Business analytics software provider Informatica has revamped its product set, adding a new data warehouse aimed at faster and wider analytics deployment through a mix-and-match approach.
Acknowledged that many enterprises already have competitive front-end analysis products, the Informatica software includes a straightforward interface for other solutions.
The revamped product set consists of three main modules. The existing PowerCenter is complemented by PowerAnalyzer, renamed from its Analytic Server product, and the new Warehouse.

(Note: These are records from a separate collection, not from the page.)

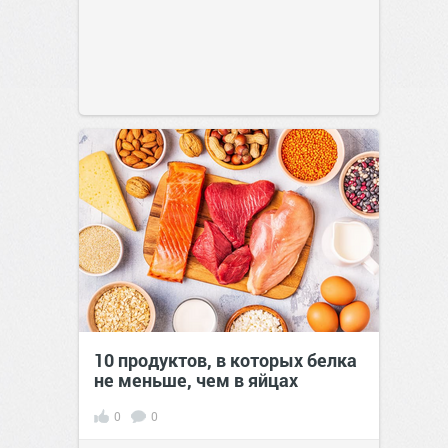
10 продуктов, в которых белка
не меньше, чем в яйцах
0
0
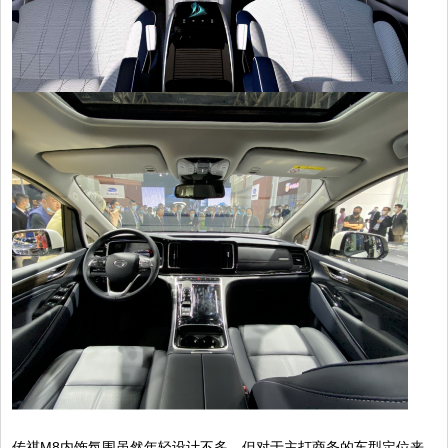
传祺M8内饰氛围虽然年轻设计不多，但对于主打商务的车型定位来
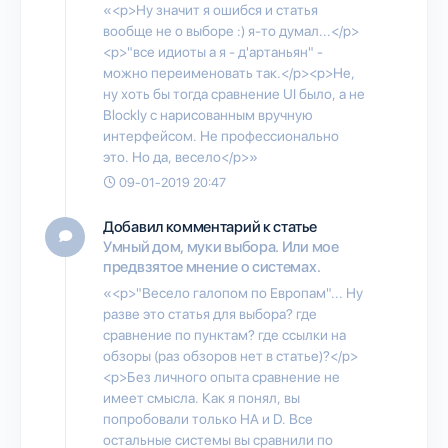
«<p>Ну значит я ошибся и статья
вообще не о выборе :) я-то думал...</p>
<p>"все идиоты а я - д'артаньян" -
можно переименовать так.</p><p>Не,
ну хоть бы тогда сравнение UI было, а не
Blockly с нарисованным вручную
интерфейсом. Не профессионально
это. Но да, весело</p>»
09-01-2019 20:47
Добавил комментарий к статье
Умный дом, муки выбора. Или мое
предвзятое мнение о системах.
«<p>"Весело галопом по Европам"... Ну
разве это статья для выбора? где
сравнение по пунктам? где ссылки на
обзоры (раз обзоров нет в статье)?</p>
<p>Без личного опыта сравнение не
имеет смысла. Как я понял, вы
попробовали только HA и D. Все
остальные системы вы сравнили по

The trio form a matrix sharing a common database architecture.
"There is no understanding of the scope of analytic applications and, in business intelligence, nobody has dominance," said Matthew Goldsbrough, European marketing director at Informatica.
"We wanted to bring in a modular, packaged approach so that users could decide how they use the software through an interface."
He explained that users needed little or no training to become productive, and that they could start small at low cost, which they could grow into a complete system.
"This release is important as the organisation is likely to have made investments in potentially competing products or business intelligence components," said Ian Charlesworth, of analyst Butler Group. "[Companies] don't need to rip them out in order to proceed with deployment."
Among several ways of constructing a business intelligence infrastructure, Informatica has chosen to break end-to-end capabilities into bite-sized chunks.
But Charlesworth warned that, in recommending a plug-and-play methodology, Informatica could be over-simplifying what is a complex system. "Ensuring data quality remains the cornerstone of a reliable business intelligence environment," he said.
IDC has estimated that 70 per cent of the work in extracting useful analytics takes place in back-end processes such as collecting and transforming data, and that this is where the highest level of customer product loyalty exists.
Goldsbrough claimed that Informatica has concentrated a lot of effort into pre-building back-end functionality culminating in Informatica Warehouse.
Warehouse consists of four business warehouses which, in turn, break down into 14 subject-specific modules:
- Customer relationship analytics (sales, marketing, service and web channel)
- Financial (sales, purchase and nominal ledger and profitability)
- Human resources (including compensation and scorecard)
- Supply chain (planning, sourcing, inventory and quality).
Charlesworth stressed that the most important aspect of the subject-specific warehouses is the ability to combine them to create cross-functional solution sets.
These provide a rapid way of gaining some functionality, he said, but would be subject to additional customisation to suit the specific business.
Completing the trio of products, Informatica PowerCenter provides data from many sources in a variety of formats with its PowerCenterRT variant, launched earlier this year, which interfaces to applications in real time.